KPK Harap Kebakaran RSUD Ponorogo Jangan Mengganggu Penyelidikan Kasus Sugiri Sancoko
Tersangka kasus korupsi, Bupati Ponorogo, Sugiri Sancoko berada di tahanan. Saat ini ia dituduh melakukan tindakan tindak pidana korupsi dalam bentuk suap pengurusan jabatan, proyek, dan gratifikasi. KPK juga menuduhnya menerima uang dari pejabat pemerintah yang bertugas di Ponorogo.
Budi Prasetyo, Juru Bicara Komisi Pemberantasan Korupsi (KPK), mengatakan bahwa kebakaran RSUD Dr Harjono Ponorogo tidak akan menghambat proses penyelidikan kasus Sugiri Sancoko. Budi berharap agar semua bukti yang terkait dengan dugaan suap proyek di RSUD tersebut sudah didapatkan oleh penyidik sebelum kebakaran terjadi.
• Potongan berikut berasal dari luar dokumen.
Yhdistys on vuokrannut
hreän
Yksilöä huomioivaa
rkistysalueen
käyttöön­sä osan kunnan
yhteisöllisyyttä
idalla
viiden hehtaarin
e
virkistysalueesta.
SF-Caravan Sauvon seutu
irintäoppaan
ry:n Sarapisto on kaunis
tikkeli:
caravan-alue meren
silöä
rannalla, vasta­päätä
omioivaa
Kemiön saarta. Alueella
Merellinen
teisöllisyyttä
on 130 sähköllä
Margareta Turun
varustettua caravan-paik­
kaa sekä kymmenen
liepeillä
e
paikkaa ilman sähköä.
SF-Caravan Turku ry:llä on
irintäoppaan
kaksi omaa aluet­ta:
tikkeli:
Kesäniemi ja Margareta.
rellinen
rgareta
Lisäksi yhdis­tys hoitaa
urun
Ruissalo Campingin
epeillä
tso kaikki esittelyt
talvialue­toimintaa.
KPK juga turut menyampaikan keprihatinannya atas kejadian kebakaran itu sendiri. Budi berharap agar proses penyelidikan kasus Sugiri Sancoko dapat terus berjalan dengan lancar tanpa gangguan dari hal-hal yang tidak terkait.
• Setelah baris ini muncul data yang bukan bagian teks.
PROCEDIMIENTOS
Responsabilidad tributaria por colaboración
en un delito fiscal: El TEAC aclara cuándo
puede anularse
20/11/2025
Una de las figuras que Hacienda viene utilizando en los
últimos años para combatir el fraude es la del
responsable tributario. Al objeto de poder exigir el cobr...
Sugiri, bersama-sama dengan Sekretaris Daerah Kabupaten Ponorogo, Agus Pramono; Direktur Utama RSUD Dr Harjono Ponorogo, Yunus Mahatma; dan Sucipto selaku pihak swasta rekanan RSUD Ponorogo dianggap sebagai tersangka dalam kasus ini.
Tersangka kasus korupsi, Bupati Ponorogo, Sugiri Sancoko berada di tahanan. Saat ini ia dituduh melakukan tindakan tindak pidana korupsi dalam bentuk suap pengurusan jabatan, proyek, dan gratifikasi. KPK juga menuduhnya menerima uang dari pejabat pemerintah yang bertugas di Ponorogo.
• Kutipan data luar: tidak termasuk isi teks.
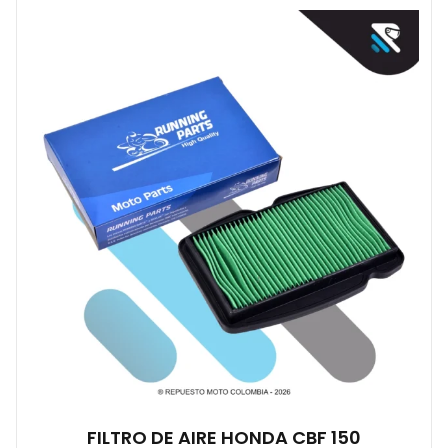
FILTRO DE AIRE HONDA CBF 150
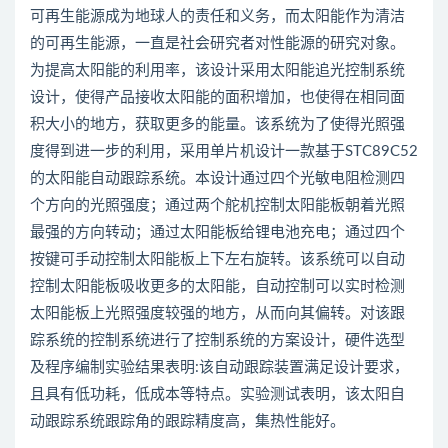
可再生能源成为地球人的责任和义务，而太阳能作为清洁
的可再生能源，一直是社会研究者对性能源的研究对象。
为提高太阳能的利用率，该设计采用太阳能追光控制系统
设计，使得产品接收太阳能的面积增加，也使得在相同面
积大小的地方，获取更多的能量。该系统为了使得光照强
度得到进一步的利用，采用单片机设计一款基于STC89C52
的太阳能自动跟踪系统。本设计通过四个光敏电阻检测四
个方向的光照强度；通过两个舵机控制太阳能板朝着光照
最强的方向转动；通过太阳能板给锂电池充电；通过四个
按键可手动控制太阳能板上下左右旋转。该系统可以自动
控制太阳能板吸收更多的太阳能，自动控制可以实时检测
太阳能板上光照强度较强的地方，从而向其偏转。对该跟
踪系统的控制系统进行了控制系统的方案设计，硬件选型
及程序编制实验结果表明:该自动跟踪装置满足设计要求，
且具有低功耗，低成本等特点。实验测试表明，该太阳自
动跟踪系统跟踪角的跟踪精度高，集热性能好。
Budi Prasetyo, Juru Bicara Komisi Pemberantasan Korupsi (KPK), mengatakan bahwa kebakaran RSUD Dr Harjono Ponorogo tidak akan menghambat proses penyelidikan kasus Sugiri Sancoko. Budi berharap agar semua bukti yang terkait dengan dugaan suap proyek di RSUD tersebut sudah didapatkan oleh penyidik sebelum kebakaran terjadi.
KPK juga turut menyampaikan keprihatinannya atas kejadian kebakaran itu sendiri. Budi berharap agar proses penyelidikan kasus Sugiri Sancoko dapat terus berjalan dengan lancar tanpa gangguan dari hal-hal yang tidak terkait.
Sugiri, bersama-sama dengan Sekretaris Daerah Kabupaten Ponorogo, Agus Pramono; Direktur Utama RSUD Dr Harjono Ponorogo, Yunus Mahatma; dan Sucipto selaku pihak swasta rekanan RSUD Ponorogo dianggap sebagai tersangka dalam kasus ini.